# Extracted records
........
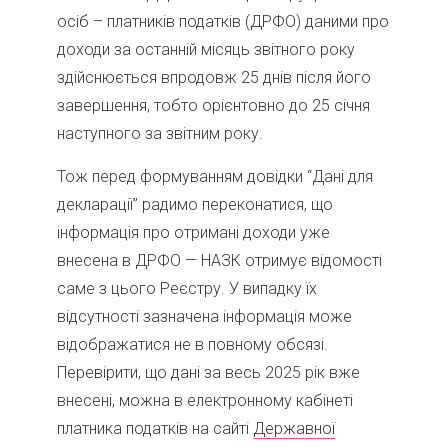
осіб – платників податків (ДРФО) даними про
доходи за останній місяць звітного року
здійснюється впродовж 25 днів після його
завершення, тобто орієнтовно до 25 січня
наступного за звітним року.
Тож перед формуванням довідки “Дані для
декларації” радимо переконатися, що
інформація про отримані доходи уже
внесена в ДРФО — НАЗК отримує відомості
саме з цього Реєстру. У випадку їх
відсутності зазначена інформація може
відображатися не в повному обсязі.
Перевірити, що дані за весь 2025 рік вже
внесені, можна в електронному кабінеті
платника податків на сайті
Державної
........
# Goal of the exercise
Give back exactly the lines from the one that contains "Перевірити, що дані за весь 2025 рік вже" to the end of the data above, both of those lines included.

# Response for this exercise
Перевірити, що дані за весь 2025 рік вже
внесені, можна в електронному кабінеті
платника податків на сайті
Державної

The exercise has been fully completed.